CVE-2022-24769 — Moby is an open-source project created by Docker to enable and accelerate software containerization

Medium CVSS 5.9

Moby is an open-source project created by Docker to enable and accelerate software containerization. A bug was found in Moby (Docker Engine) prior to version 20.10.14 where containers were incorrectly started with non-empty inheritable Linux process capabilities, creating an atypical Linux environment and enabling programs with inheritable file capabilities to elevate those capabilities to the permitted set during `execve(2)`. Normally, when executable programs have specified permitted file capabilities, otherwise unprivileged users and processes can execute those programs and gain the specified file capabilities up to the bounding set. Due to this bug, containers which included executable programs with inheritable file capabilities allowed otherwise unprivileged users and processes to additionally gain these inheritable file capabilities up to the container's bounding set. Containers which use Linux users and groups to perform privilege separation inside the container are most directly impacted. This bug did not affect the container security sandbox as the inheritable set never contained more capabilities than were included in the container's bounding set. This bug has been fixed…

Severity
Medium
CVSS
5.9 (3.1)
Published
2022-03-24
CISA KEV
Not currently listed
Ecosystem
software/application
Weaknesses
CWE-732

Affected products

  • mobyproject / moby
  • fedoraproject / fedora / 34
  • fedoraproject / fedora / 35
  • fedoraproject / fedora / 36
  • linuxfoundation / runc
  • debian / debian_linux / 11.0

Matched remediation archetype

Privilege escalation and unsafe privilege management

This catalog composition supplies bounded fallback guidance.
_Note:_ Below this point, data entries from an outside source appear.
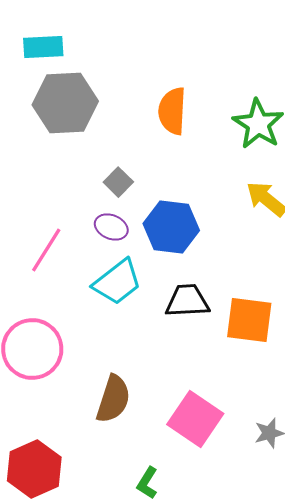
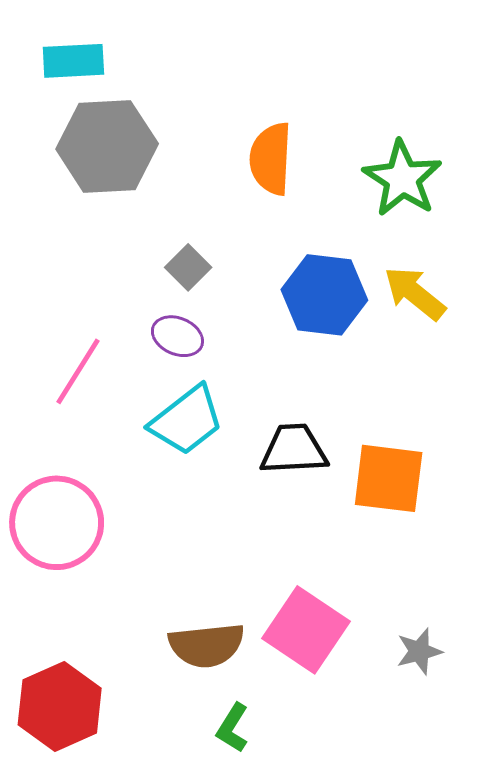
blue hexagon: (171, 227) -> (324, 295), moved
brown semicircle: (113, 399) -> (207, 645), moved, turned 66

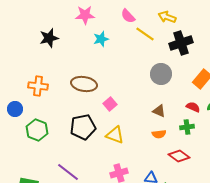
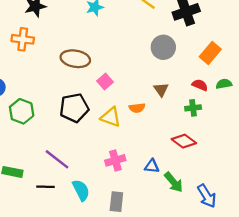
orange cross: (38, 86) -> (23, 39), moved
brown triangle: (159, 111) -> (161, 90), turned 32
orange semicircle: (159, 134) -> (137, 108), moved

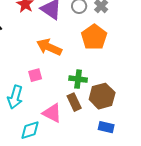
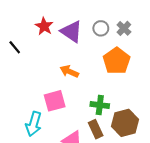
orange arrow: (49, 47) -> (69, 71), size x0.7
pink square: (35, 75) -> (55, 101), size x1.5

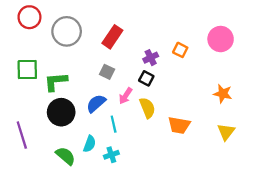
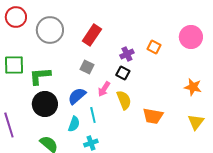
cyan semicircle: (90, 144) -> (74, 124), moved

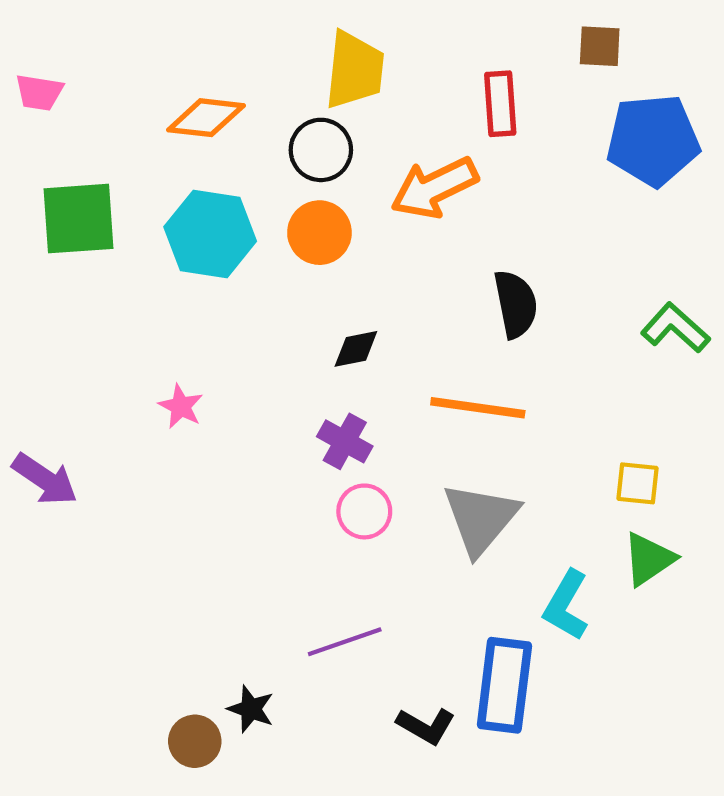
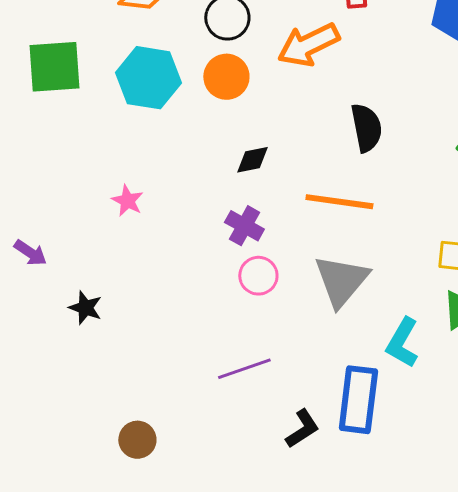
purple arrow: (45, 479) -> (30, 253), size x0.7
black star: (251, 709) -> (85, 308), moved
black L-shape: (426, 726) -> (302, 429), turned -63

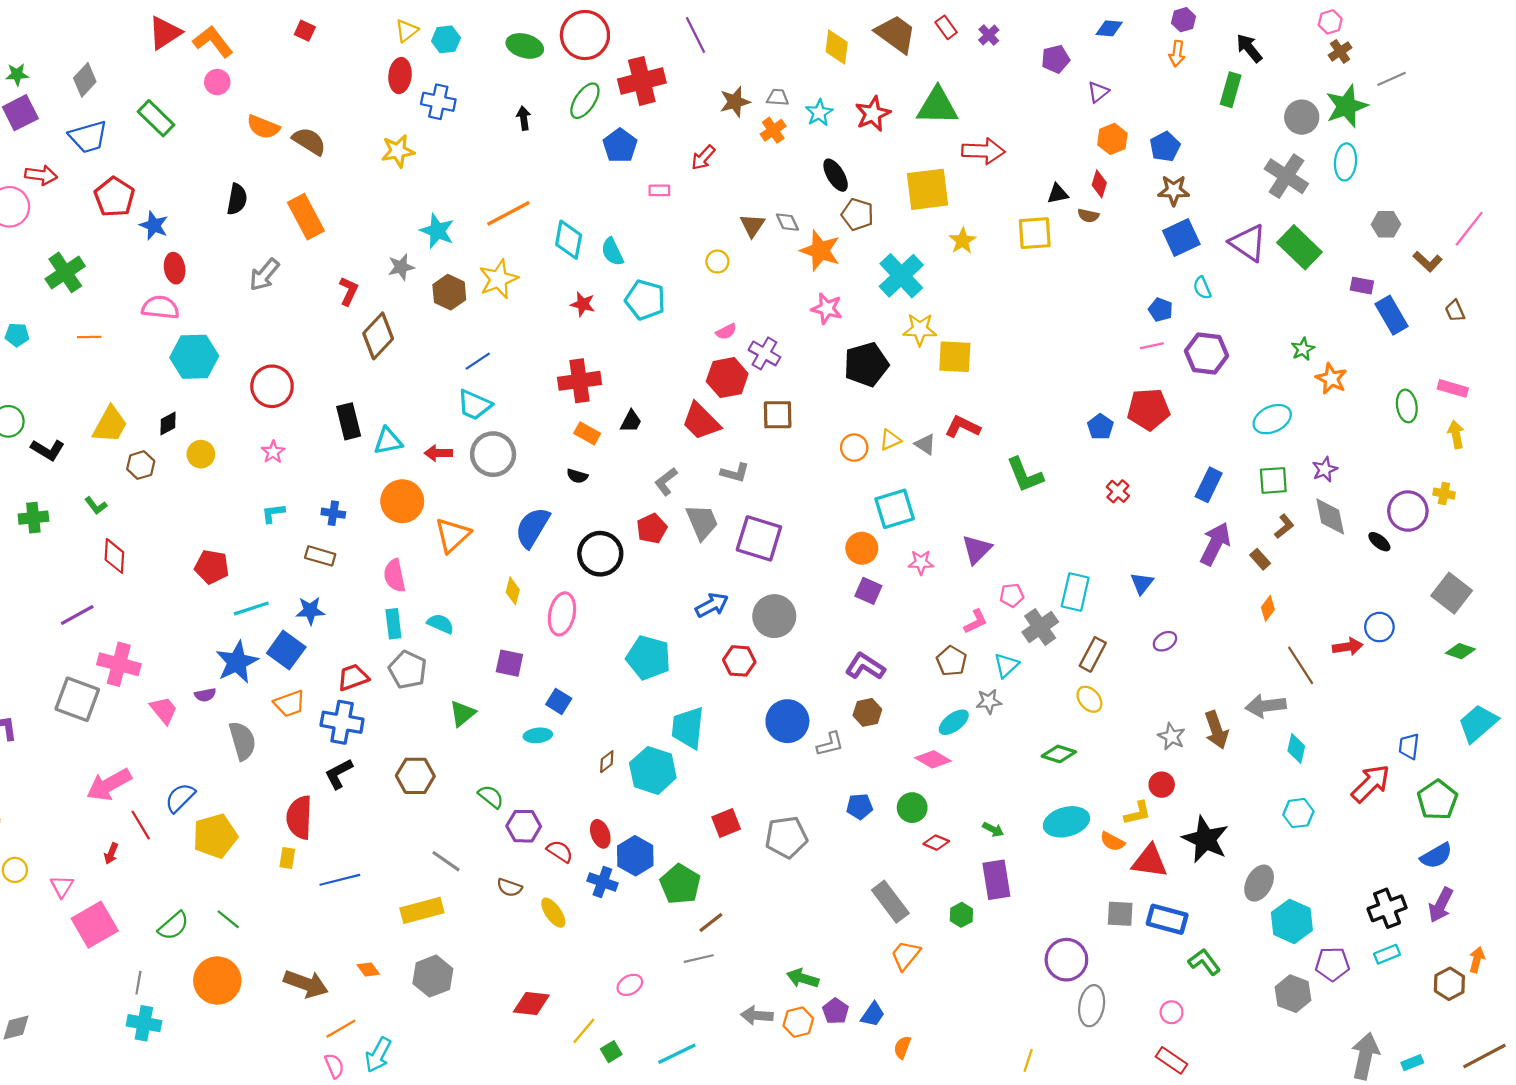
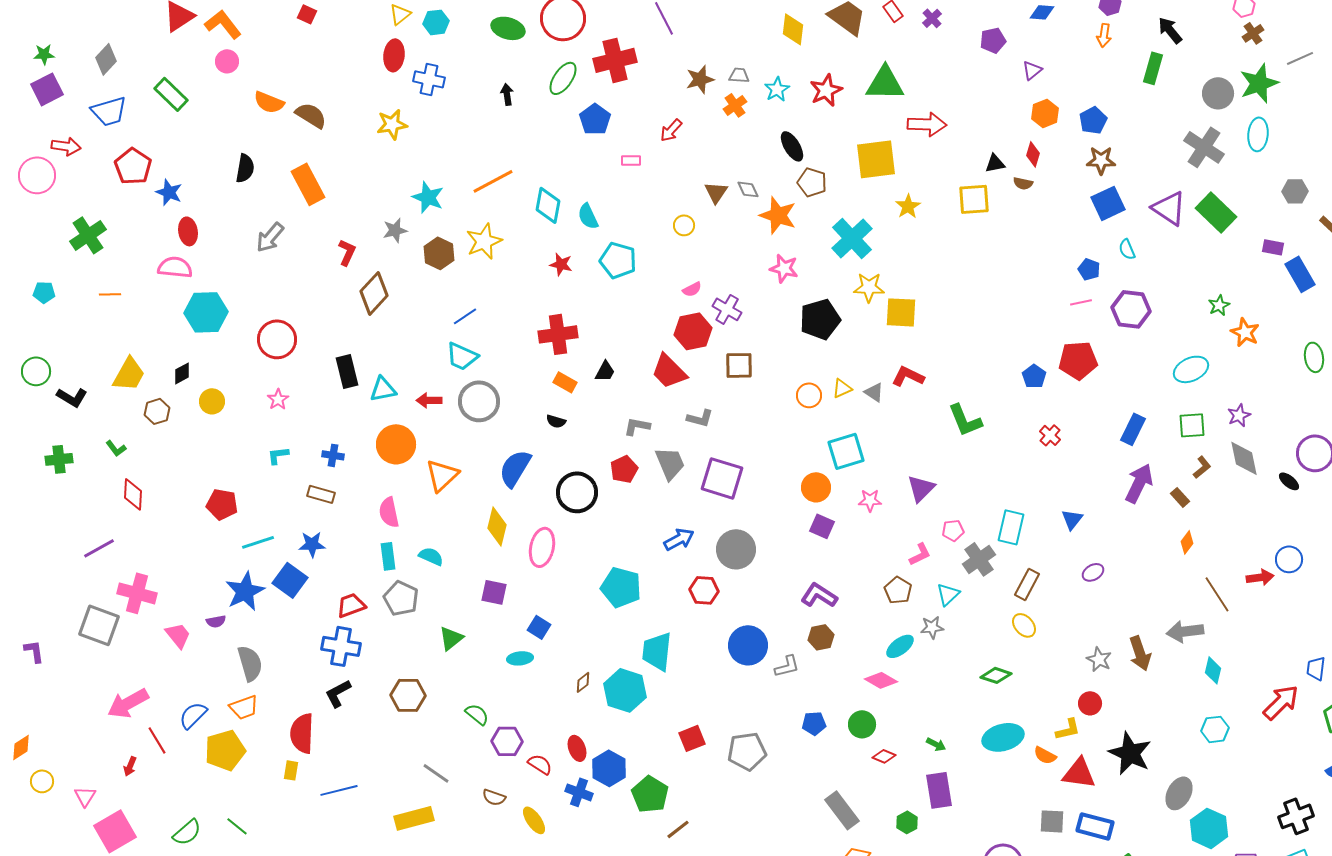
gray L-shape: (666, 481) -> (637, 426), turned 48
yellow diamond: (513, 591) -> (497, 526), size x1.5
orange trapezoid: (289, 704) -> (244, 707), moved

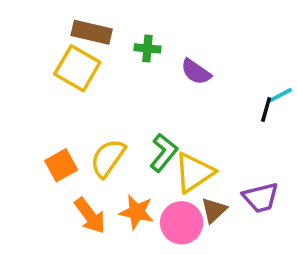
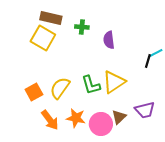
purple semicircle: (196, 72) -> (109, 40), turned 48
green L-shape: (164, 153) -> (91, 85), turned 125
yellow triangle: (194, 172) -> (114, 82), moved

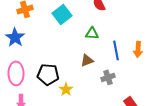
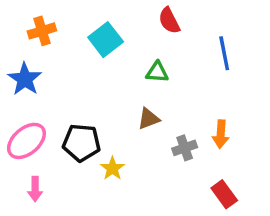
orange arrow: (138, 49) -> (221, 134), moved
blue line: (116, 50) -> (224, 53), moved
pink ellipse: (16, 73) -> (26, 141), turned 50

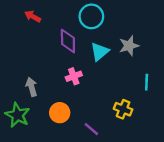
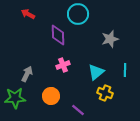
cyan triangle: (100, 52) -> (96, 72), moved
gray arrow: (32, 87) -> (27, 74), turned 42
green star: (17, 115) -> (15, 98), turned -30

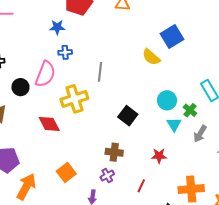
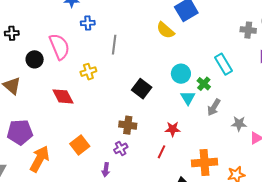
blue cross: (65, 52) -> (88, 23), moved
pink semicircle: (45, 74) -> (59, 47), turned -44
yellow cross: (74, 99) -> (88, 72), size x0.6
red line: (141, 186) -> (162, 152), moved

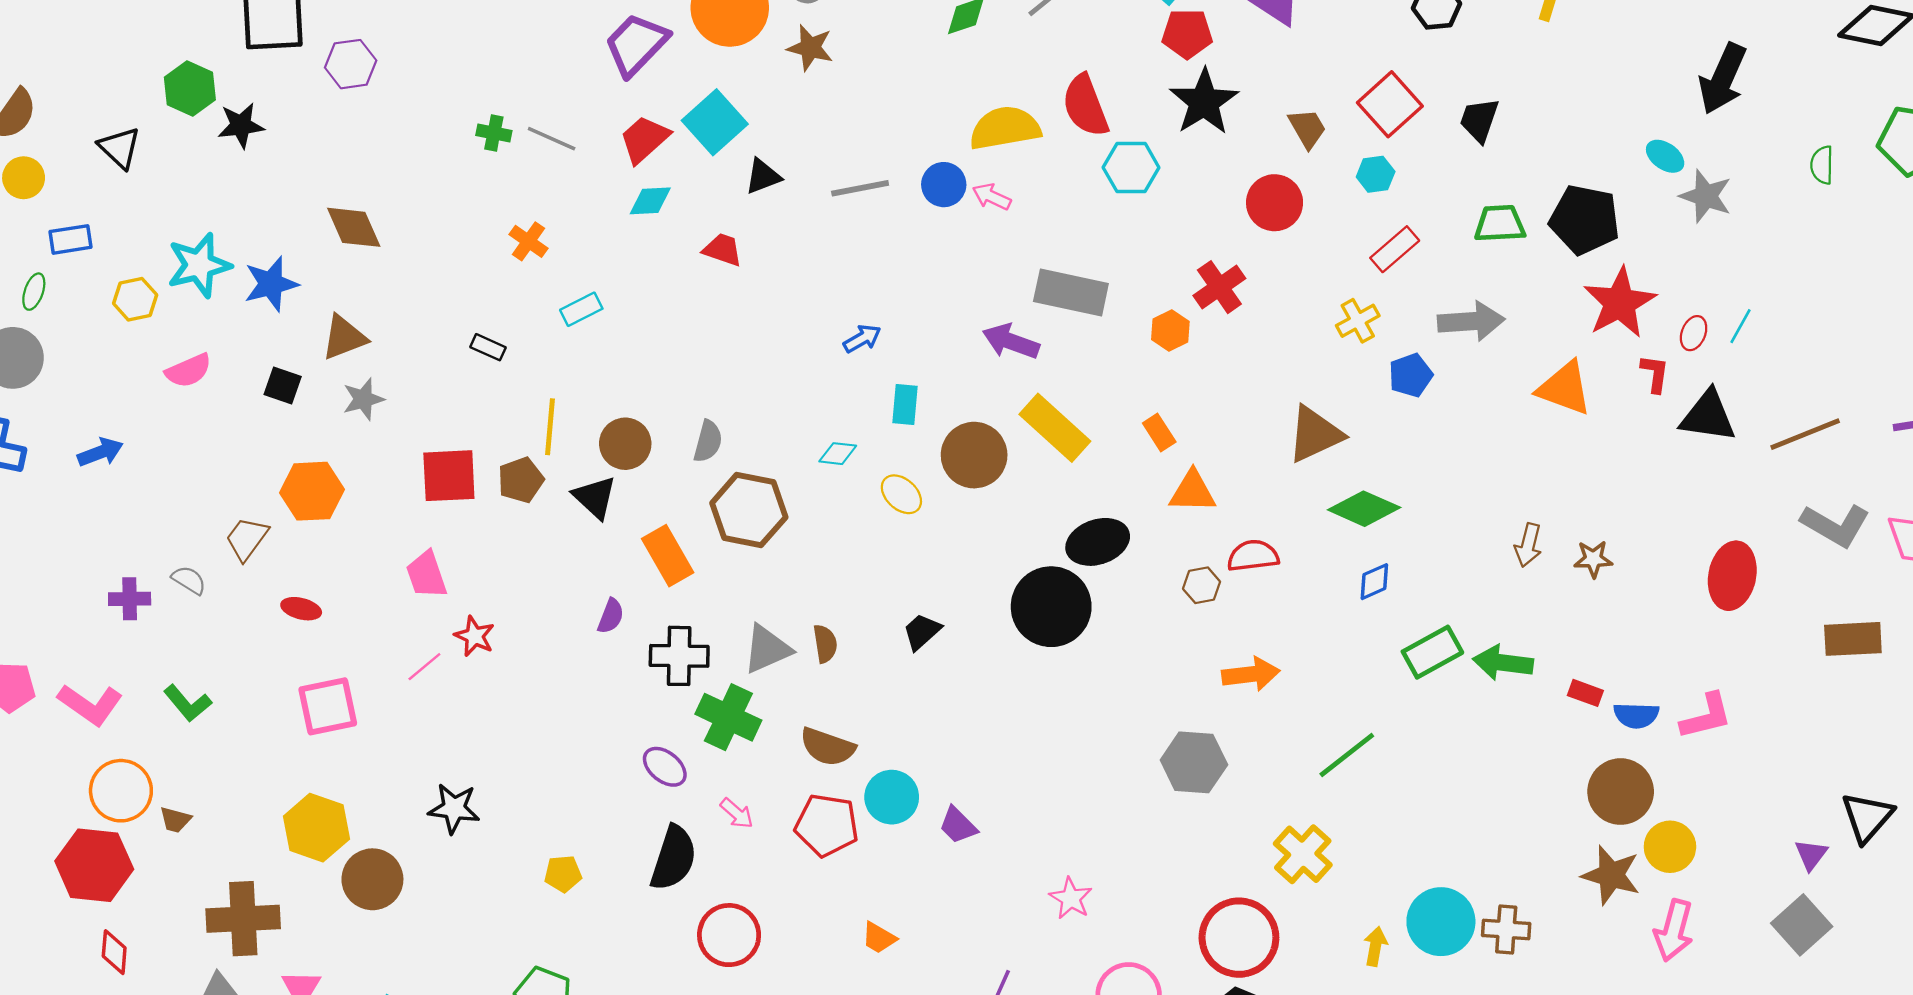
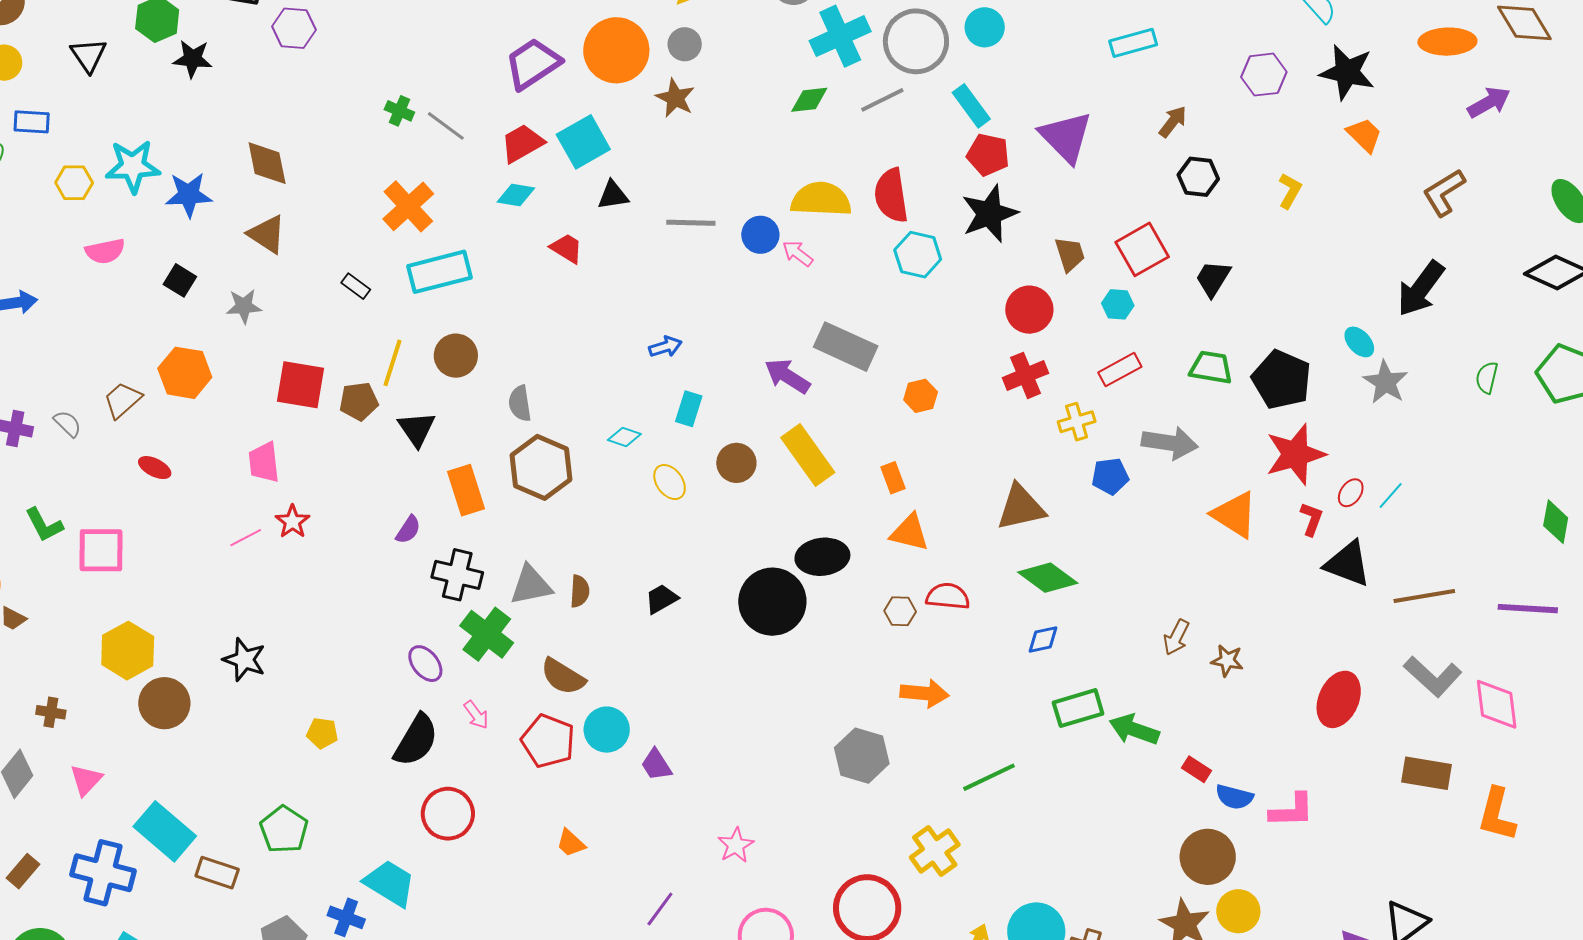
orange cross: (529, 241) -> (408, 206), size x1.6
red cross: (1219, 287) -> (1026, 375), moved
cyan rectangle: (581, 309) -> (439, 272), size x1.8
brown triangle: (344, 337) -> (267, 234), moved, turned 42
gray semicircle: (708, 441) -> (520, 403), turned 144
brown circle: (625, 444) -> (456, 356), moved
brown circle: (974, 455) -> (736, 463), size x0.7
pink square: (328, 706) -> (101, 550), moved
brown cross: (243, 919) -> (51, 712), size x0.5

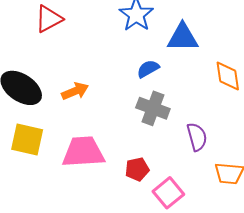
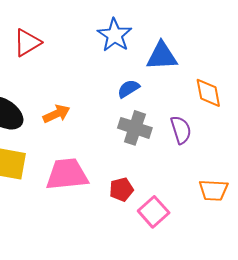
purple semicircle: (197, 137) -> (181, 130), moved

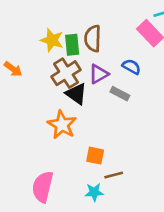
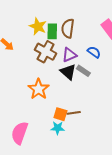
brown cross: (66, 73) -> (46, 52), turned -35
black triangle: (76, 94) -> (68, 72), moved
brown line: (114, 175) -> (74, 113), moved
cyan star: (94, 192) -> (58, 128), moved

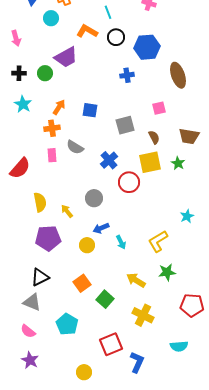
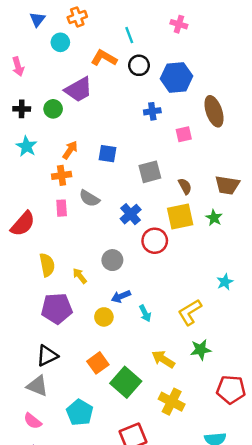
pink square: (159, 108) -> (184, 134), moved
green square: (105, 299) -> (126, 382), size x1.4

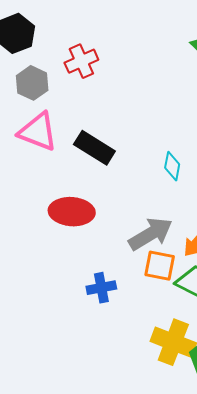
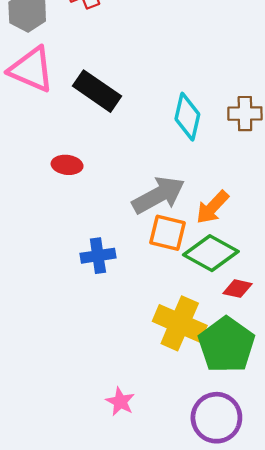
cyan diamond: (172, 166) -> (187, 117), size x1.4
red ellipse: (72, 212) -> (67, 165), size x0.6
Explicitly reviewed curated workflows load with the complete record below.

Check exposure

  • Map service accounts, operating-system identities, roles, capabilities, impersonation, set-user transitions, and administrative helper paths.
  • Determine whether untrusted users or lower-privilege processes can reach the affected transition or modify inputs it trusts.
  • Review file, socket, registry, device, job, container, and cloud-role permissions used before and after privilege changes.

Remediate safely

  • Apply the supported fix and redesign privileged operations as a minimal, authenticated, allowlisted interface.
  • Drop privileges before processing untrusted input, verify the drop succeeds, and remove unnecessary roles, capabilities, and write permissions.
  • Validate ownership and permissions at time of use and add explicit lower-to-higher privilege boundary tests.